Pennsylvania law holds dog owners liable for harm and injuries caused by their animals when proven that the owner failed in his or her duty to confine a pet. Under some circumstances, a pet owner may face criminal charges over a vicious animal’s attack, especially if the dog has a history of biting.
When an 83-year-old Luzerne County woman returned home from running errands, two dogs suddenly ran toward her as she approached her front entrance. One went on the attack. According to a WNEP news report, she suffered severe injuries requiring two separate visits to the hospital for uncontrollable bleeding. Her left leg had three deep canine bites, and her calf and thigh required stitches. She also received the rabies protocol to prevent a possible rabies infection while recovering.
What happens to the dog?
After a neighbor chased the dog away, authorities could not immediately locate its owner. Law enforcement officials have the authority to remove a dog from its owner’s care after receiving reports of a bite that occurred on a public street. Officials may place an animal in quarantine or under observation when it severely injures a human, another animal or livestock.
Must owners confine dogs?
The Keystone State requires owners to confine their dogs on their property with a collar and chain so that they will not escape. Owners must also keep their dogs on a leash while they are in public places.
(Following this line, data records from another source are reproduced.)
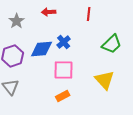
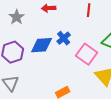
pink square: (64, 70) -> (87, 54), moved, turned 35

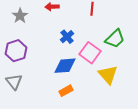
blue diamond: (42, 45) -> (65, 66), moved

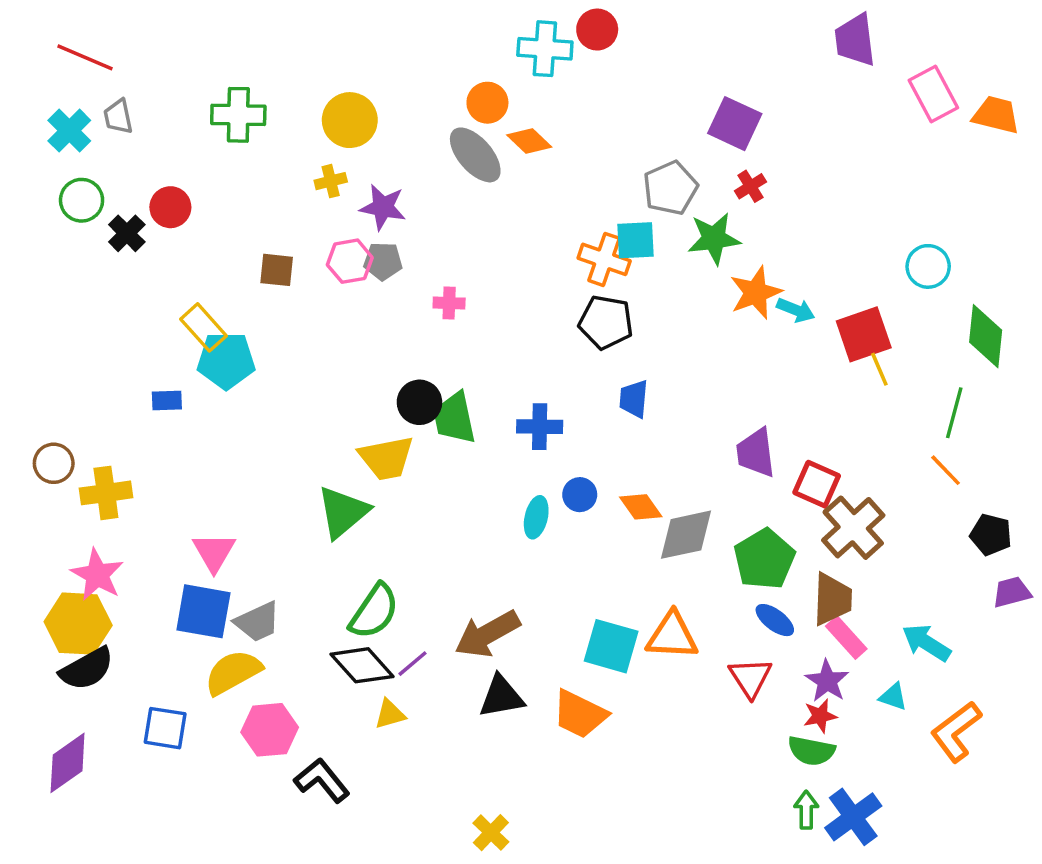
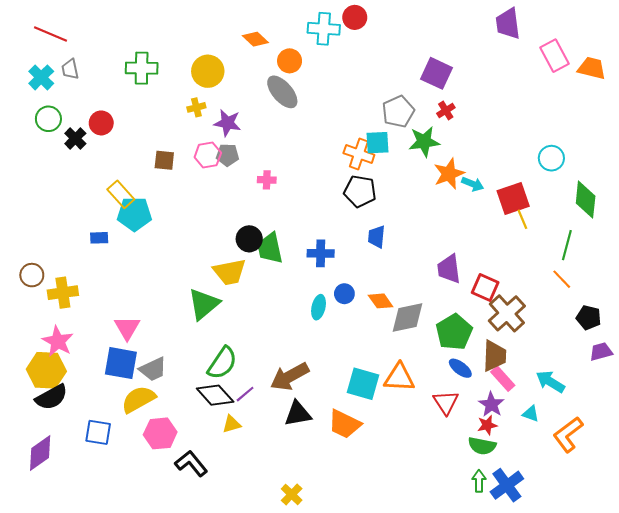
orange diamond: (529, 141) -> (255, 39), moved

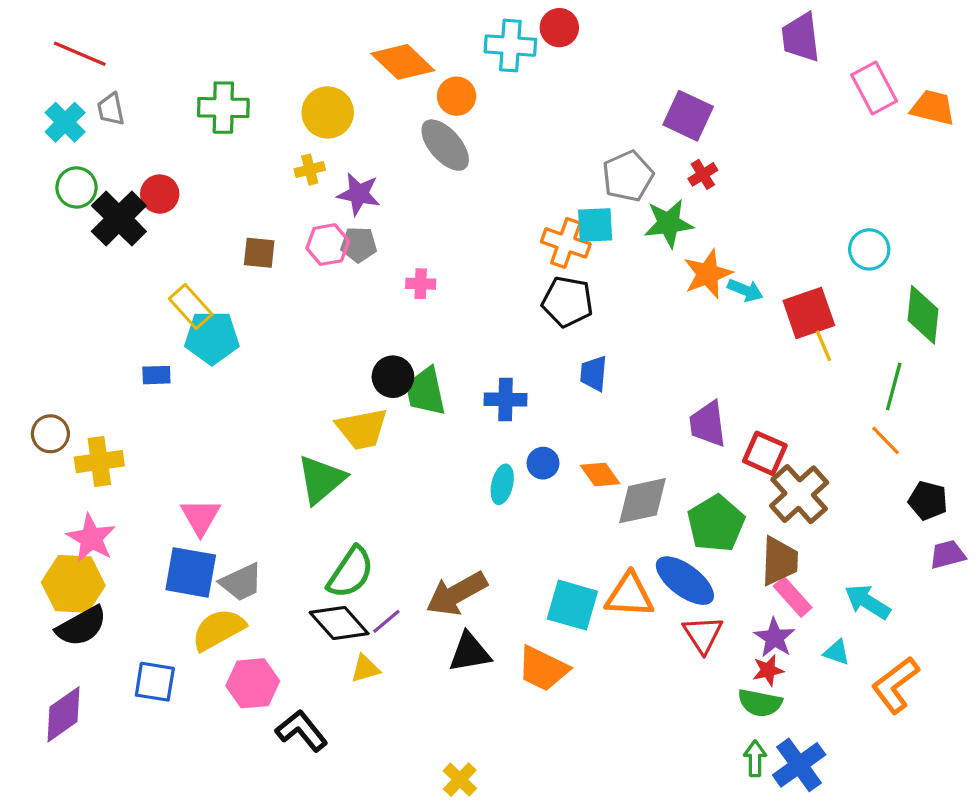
orange diamond: (255, 39) -> (403, 62), size x1.5
black cross: (75, 138) -> (119, 218), size x1.6
blue ellipse: (460, 368) -> (685, 581), moved, size x1.6

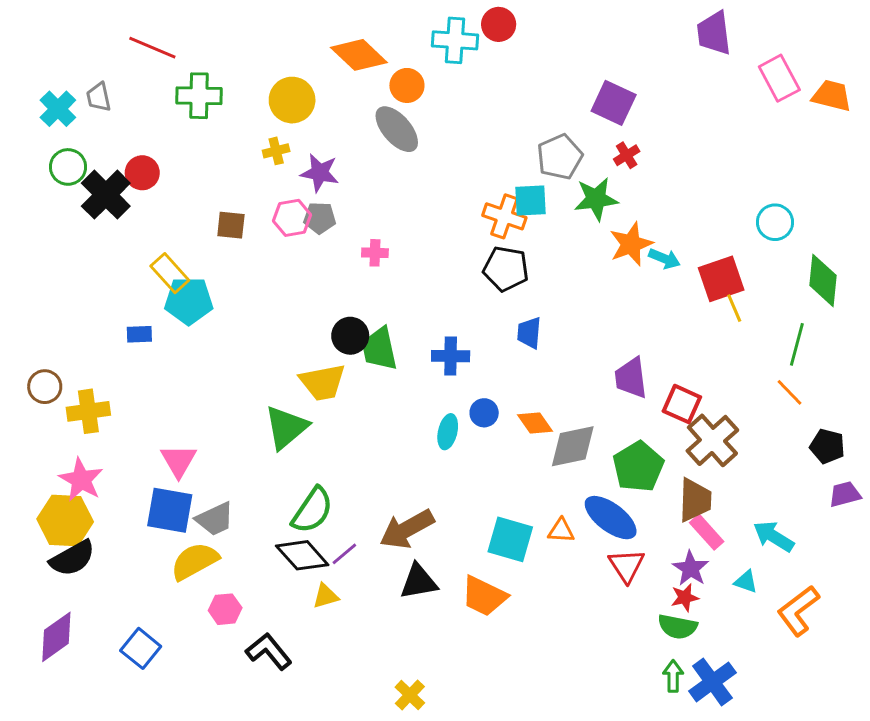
red line: (80, 54) -> (152, 48), moved
orange triangle: (629, 595) -> (561, 531), size x0.6
blue square: (155, 682) -> (141, 648), moved, turned 30
pink hexagon: (253, 683) -> (225, 609), size x0.7

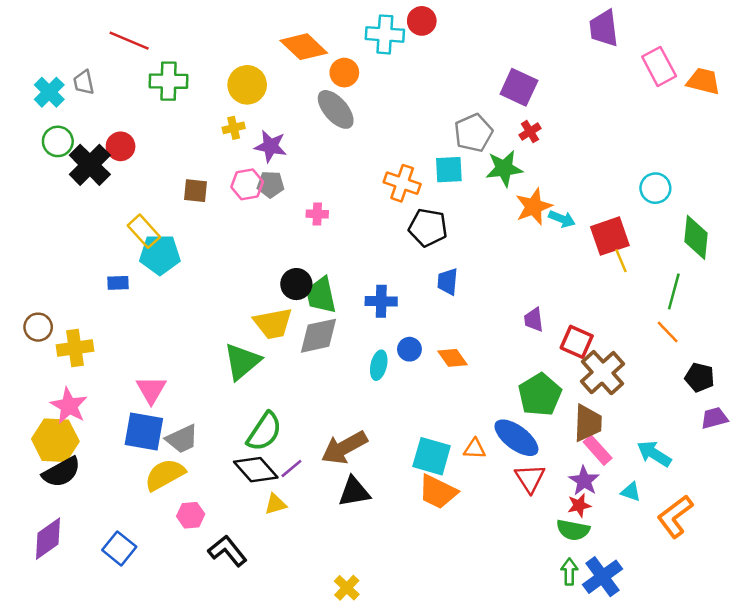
orange cross: (504, 216) -> (402, 183), moved
purple trapezoid: (631, 378) -> (534, 320), size x0.7
gray diamond: (573, 446) -> (318, 336), moved
orange trapezoid: (484, 596) -> (438, 492), moved

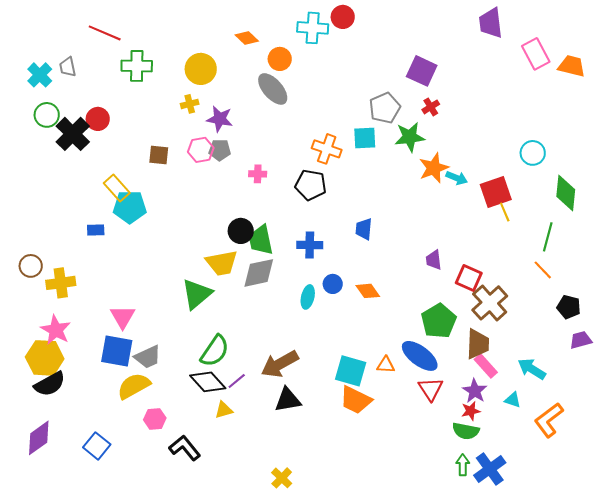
orange diamond: (304, 47) -> (247, 38), size x0.6
black pentagon: (428, 227) -> (311, 185), moved

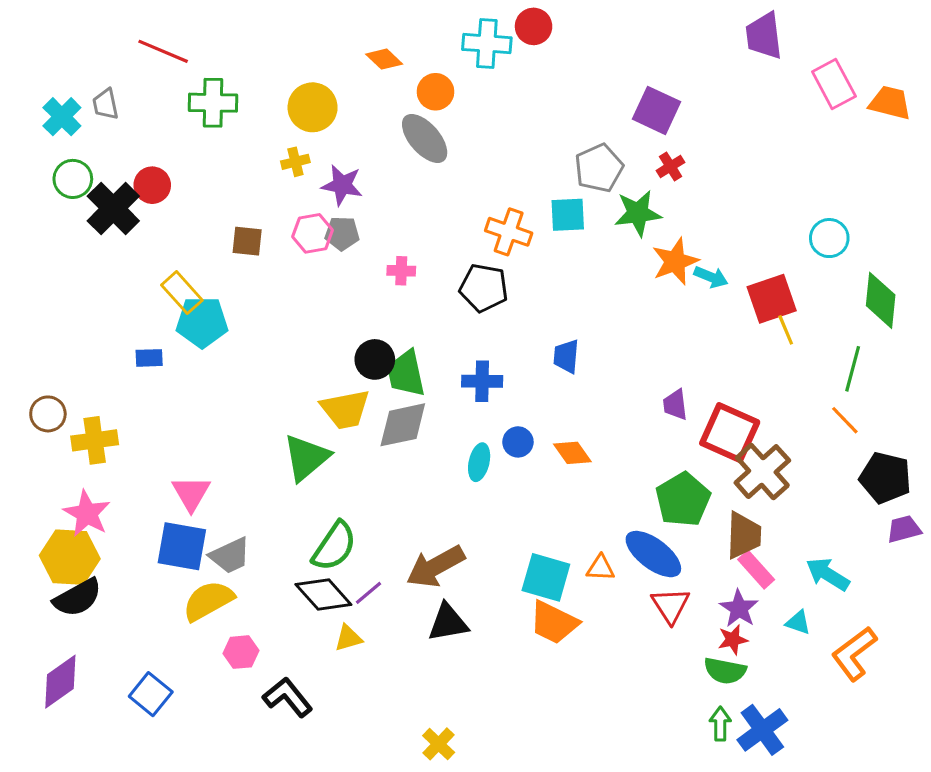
red square: (469, 278) -> (730, 433), size x1.4
black pentagon: (569, 307) -> (885, 478), size x1.4

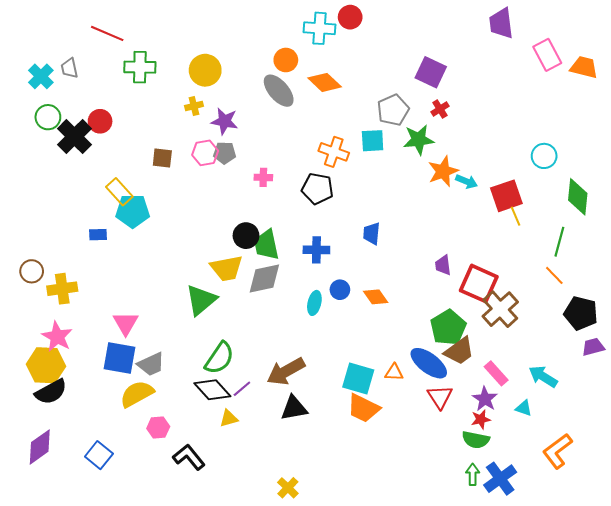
orange diamond: (384, 59) -> (325, 82), moved, size x1.4
brown trapezoid: (744, 535) -> (459, 351), moved, turned 52
orange L-shape: (854, 654) -> (557, 451), moved

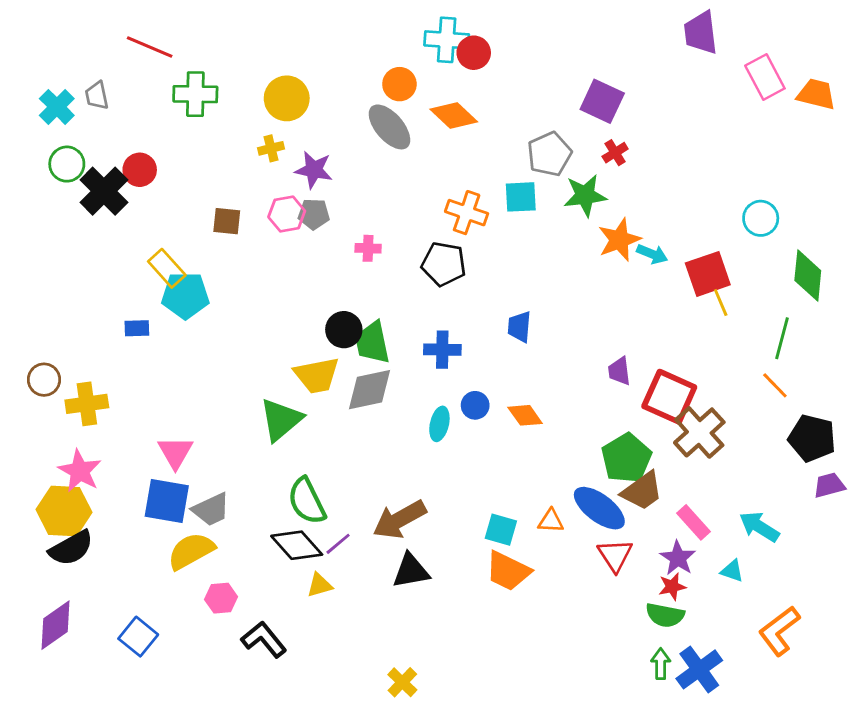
red circle: (350, 17) -> (474, 53), moved
green semicircle: (219, 358) -> (307, 501), turned 120
cyan square: (358, 379) -> (501, 530), size x0.7

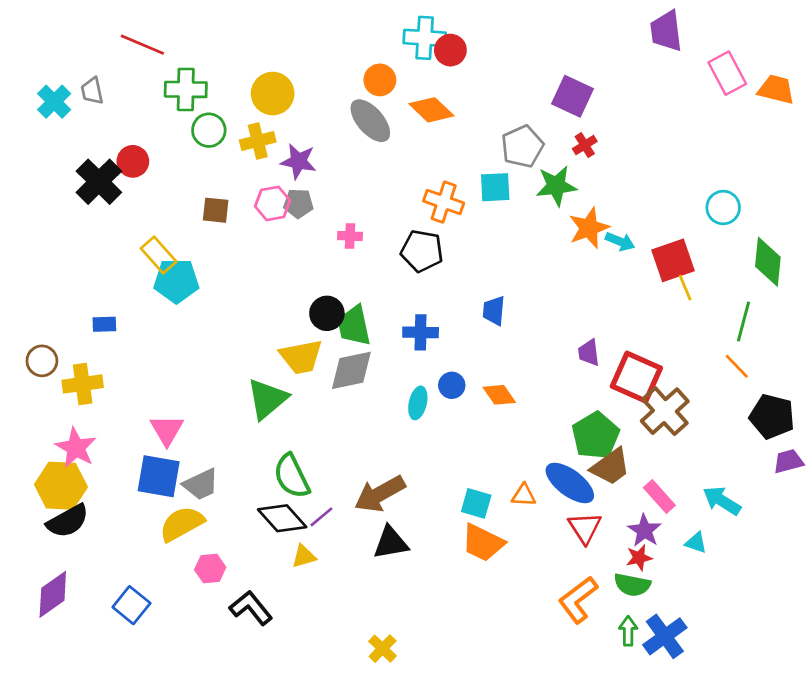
yellow cross: (271, 148) -> (258, 141), size x1.4
green circle: (67, 164) -> (209, 130), moved
blue rectangle: (137, 328) -> (104, 324), moved
orange L-shape: (779, 631) -> (578, 600), moved

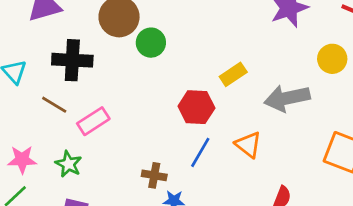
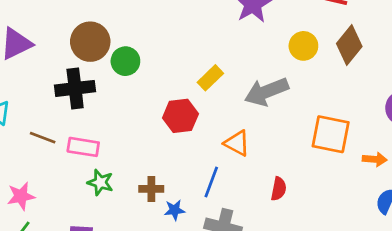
black cross: (72, 60) -> (75, 88), moved
pink rectangle: (93, 121) -> (83, 147), turned 52
blue line: (200, 152) -> (211, 182), moved
green star: (68, 164) -> (100, 182), moved

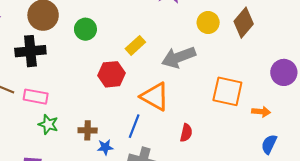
green circle: (125, 61) -> (85, 29), moved
orange triangle: (237, 143) -> (155, 97), size x1.4

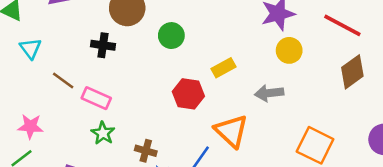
yellow circle: (208, 22) -> (289, 50), moved
black cross: (30, 51) -> (103, 45), size x0.7
gray arrow: (179, 57) -> (269, 93), size x0.7

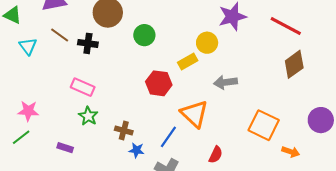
yellow circle: (289, 50) -> (207, 43), moved
brown line: (63, 80) -> (60, 35), moved

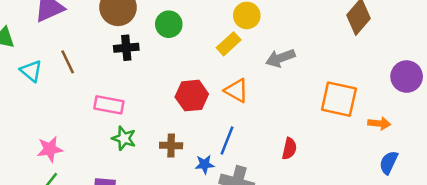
brown line: (60, 35) -> (68, 62), moved, turned 42
black cross: (88, 43) -> (126, 48), moved
red hexagon: (159, 83) -> (192, 96), moved
orange triangle: (194, 114) -> (236, 91), moved, size x0.7
blue star: (137, 150) -> (205, 164), moved

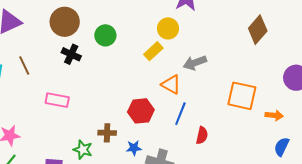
black cross: (126, 48) -> (71, 54), turned 30
orange triangle: (236, 91) -> (171, 84), moved
red hexagon: (192, 96) -> (141, 111), moved
green star: (124, 138) -> (83, 150), moved
blue line: (227, 141) -> (180, 114), moved

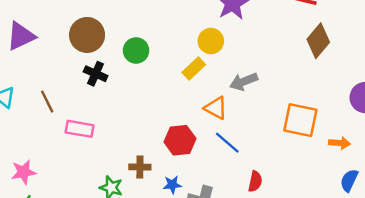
brown line: (24, 65) -> (47, 102), moved
blue line: (180, 114) -> (227, 143), turned -70
red semicircle: (202, 135) -> (255, 181), moved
There are exceptions to the rule when owners take their pets to dedicated parks designed for dogs. If a dog escaped from its owner’s property or broke away while on its leash, however, any harmful actions may result in its owner’s liability for injuries and damages.
Can a legal action result from a dog bite?
Because a dog owner has a duty of care to keep his or her animal confined, any deviation from that duty may result in a civil action. A harmed individual may seek relief for medical expenses, lost wages, and pain and suffering.